The over-50s: Where the bucks are
They want both: A good life and financial security
As conventional wisdom goes, the first thought in one's head at turning 50 is retirement. We hunker down, count our quarters, and begin parceling them out as minutes on the clock of life, or what's left of it. Not true. Today's 50-plus set, the baby boomers, see 50 as a new beginning in many ways, in most cases free for the first time of the burdens of family rearing and college tuitions, and with the house all to themselves. They do care about retirement, and many also carry the additional worry of aging parents, which they also must plan for.
But the 50-pluses are not a cautious generation, either. They attack these issues with receptive minds. They also think about rewarding themselves--reinventing their lives, as it were. They spend money on what they want, blithely ignoring the cautions of the fussbudgets.
"What we've got is a population that's saying, 'Now is the time to treat myself,'" says Linda Fisher, director of AARP's National Member Research Department. They've got the bucks to do so. Plus-50s account for 39 percent of the adult population over age 18 and wield about $2 trillion in spending power a year.
And as the AARP argues, along with Scarborough Research in a new study, this make the generation a prime target for advertisers, especially those in financial services. It's one they'd do well to pay more attention to. "The 50+ community, as you know, has not been a primary category," says Alisa Joseph, vice president of advertiser marketing services at Scarborough. Boomers are easy to reach. They are avid consumers of traditional media, especially of newspapers, television and news/talk radio, according to Scarborough. It reports that nearly two-thirds of consumers over 50 read a daily newspaper, and over half are heavy viewers of television. They are 26 percent more likely than other consumers to listen to news/talk radio. Fisher says AARP research has shown that 50-plus consumers also respond well to direct mail, a marketing tool once thought to be in danger of extinction with the rise of the internet. Says she: "Nine times out of 10, direct mail is the way to go."
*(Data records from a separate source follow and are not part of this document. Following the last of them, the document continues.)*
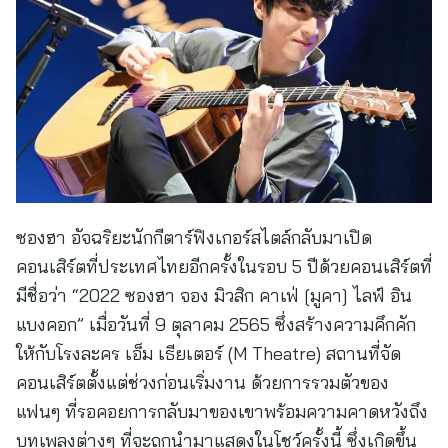
ซองฮา อัจฉริยะนักกีตาร์ฟิงเกอร์สไตล์กลับมาเปิด
คอนเสิร์ตที่ประเทศไทยอีกครั้งในรอบ 5 ปีด้วยคอนเสิร์ตที่
มีชื่อว่า “2022 ซองฮา จอง มิวสิก คาเฟ่ [มูคา] ไลฟ์ อิน
แบงคอก” เมื่อวันที่ 9 ตุลาคม 2565 ซึ่งสร้างความคึกคัก
ให้กับโรงละคร เอ็ม เธียเตอร์ (M Theatre) สถานที่จัด
คอนเสิร์ตตั้งแต่ช่วงก่อนเริ่มงาน ด้วยการรวมตัวของ
แฟนๆ ที่รอคอยการกลับมาของเขาพร้อมความคาดหวังถึง
บทเพลงต่างๆ ที่จะถูกนำมาแสดงในโชว์ครั้งนี้ ซึ่งเกิดขึ้น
But most important, according to Scarborough, boomers are especially open to advice in managing their finances and planning for retirement. They are 51 percent more likely than the average consumer to use a stock broker and 23 percent more likely to have a financial planner. Almost two-thirds of consumers with Certificates of Deposit for their households are over 50, according to Scarborough Research findings. For both Individual Retirement Accounts (IRAs) and Money Market accounts, about half of the people who hold them are over 50, and 42 percent of all consumers with stocks or stock options fall into this age group.
Further, the study finds, when over-50s spend on themselves, they're not nearly as price-conscious as one might think. With their years, they come to a pretty sophisticated understanding of the value-price ratio. "The older population not only has more money, but they have an attitude that leads to them spending it, and they are not just looking to spend money, they are looking to get value. They understand that price is not the only thing that determines value," Fisher says.
Aging boomers envision a life in which they can achieve financial security without sacrificing the new lives they are creating for themselves. It's about having it both ways. "Boomers at midlife, we all know that they have a mindset of wanting to be independent and wanting to have control," explains Fisher. "What's happening is they're not where they want to be in finances, but they also want to have more leisure time."
To that end, they are willing to pay more for services that save them time and advance them toward financial goals, without taking them away from their leisure activities.
But too often, says Fisher, advertisers are sending the wrong message, one that might have worked with a prior generation. Says Fisher: "We feel like not only are people being advertised to in a condescending way, we don't feel there is a lot of creative product development in this area."